- **Exercise aim**: The exercise calls for exact output of the lines between the one that contains "insanların iletişim becerilerini" and the end of the data, with both ends kept and pictures left out.

######

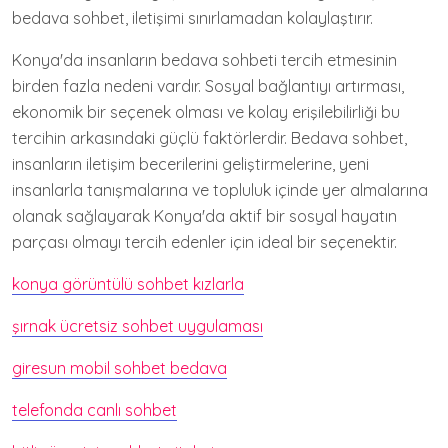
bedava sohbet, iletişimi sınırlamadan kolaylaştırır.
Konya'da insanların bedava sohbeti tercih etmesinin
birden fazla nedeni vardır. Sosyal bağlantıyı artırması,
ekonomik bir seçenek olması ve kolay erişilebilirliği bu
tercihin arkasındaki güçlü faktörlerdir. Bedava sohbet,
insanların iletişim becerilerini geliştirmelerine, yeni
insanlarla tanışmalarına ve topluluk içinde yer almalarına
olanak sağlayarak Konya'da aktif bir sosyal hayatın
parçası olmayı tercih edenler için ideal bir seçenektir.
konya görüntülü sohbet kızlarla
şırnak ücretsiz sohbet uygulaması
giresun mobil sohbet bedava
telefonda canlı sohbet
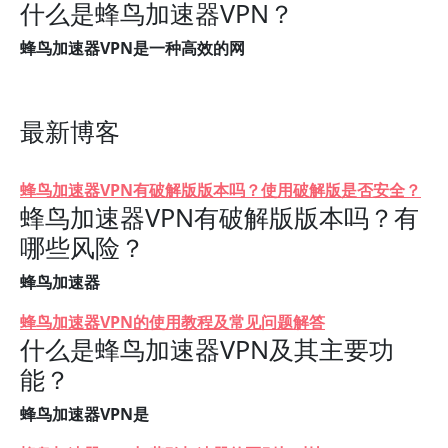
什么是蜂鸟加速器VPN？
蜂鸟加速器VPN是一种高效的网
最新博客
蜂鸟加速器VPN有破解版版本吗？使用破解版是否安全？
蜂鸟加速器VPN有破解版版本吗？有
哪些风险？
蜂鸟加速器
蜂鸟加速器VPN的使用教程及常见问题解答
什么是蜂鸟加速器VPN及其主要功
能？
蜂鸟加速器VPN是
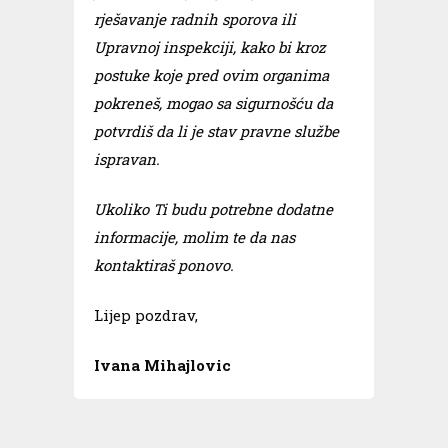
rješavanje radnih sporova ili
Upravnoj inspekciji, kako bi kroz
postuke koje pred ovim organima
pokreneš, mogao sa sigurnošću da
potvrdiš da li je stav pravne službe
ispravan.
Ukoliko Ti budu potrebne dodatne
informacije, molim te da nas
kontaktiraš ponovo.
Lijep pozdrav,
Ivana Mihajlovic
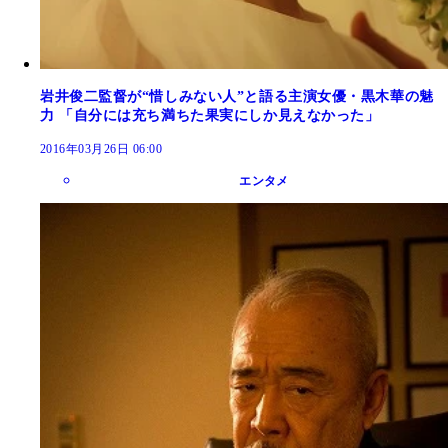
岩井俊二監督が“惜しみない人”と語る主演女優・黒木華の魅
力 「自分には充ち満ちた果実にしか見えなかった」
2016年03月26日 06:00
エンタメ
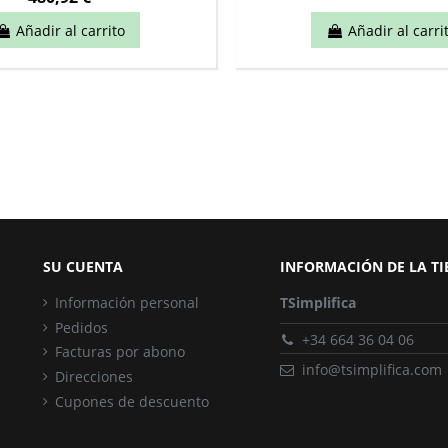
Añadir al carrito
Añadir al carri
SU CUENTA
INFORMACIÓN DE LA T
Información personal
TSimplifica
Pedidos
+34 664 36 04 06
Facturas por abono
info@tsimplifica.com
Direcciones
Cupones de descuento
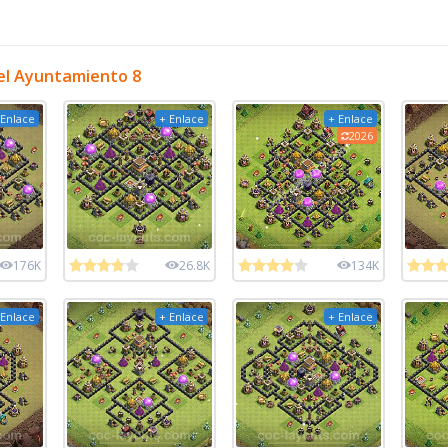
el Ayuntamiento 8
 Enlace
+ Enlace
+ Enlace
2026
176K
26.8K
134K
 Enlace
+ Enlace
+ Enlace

######

- **Solution**:
insanların iletişim becerilerini geliştirmelerine, yeni
insanlarla tanışmalarına ve topluluk içinde yer almalarına
olanak sağlayarak Konya'da aktif bir sosyal hayatın
parçası olmayı tercih edenler için ideal bir seçenektir.
konya görüntülü sohbet kızlarla
şırnak ücretsiz sohbet uygulaması
giresun mobil sohbet bedava
telefonda canlı sohbet
什么是蜂鸟加速器VPN？
蜂鸟加速器VPN是一种高效的网
最新博客
蜂鸟加速器VPN有破解版版本吗？使用破解版是否安全？
蜂鸟加速器VPN有破解版版本吗？有
哪些风险？
蜂鸟加速器
蜂鸟加速器VPN的使用教程及常见问题解答
什么是蜂鸟加速器VPN及其主要功
能？
蜂鸟加速器VPN是
rješavanje radnih sporova ili
Upravnoj inspekciji, kako bi kroz
postuke koje pred ovim organima
pokreneš, mogao sa sigurnošću da
potvrdiš da li je stav pravne službe
ispravan.
Ukoliko Ti budu potrebne dodatne
informacije, molim te da nas
kontaktiraš ponovo.
Lijep pozdrav,
Ivana Mihajlovic
岩井俊二監督が“惜しみない人”と語る主演女優・黒木華の魅
力 「自分には充ち満ちた果実にしか見えなかった」
2016年03月26日 06:00
エンタメ
Añadir al carrito
Añadir al carri
SU CUENTA
INFORMACIÓN DE LA T
Información personal
TSimplifica
Pedidos
+34 664 36 04 06
Facturas por abono
info@tsimplifica.com
Direcciones
Cupones de descuento
el Ayuntamiento 8
 Enlace
+ Enlace
+ Enlace
2026
176K
26.8K
134K
 Enlace
+ Enlace
+ Enlace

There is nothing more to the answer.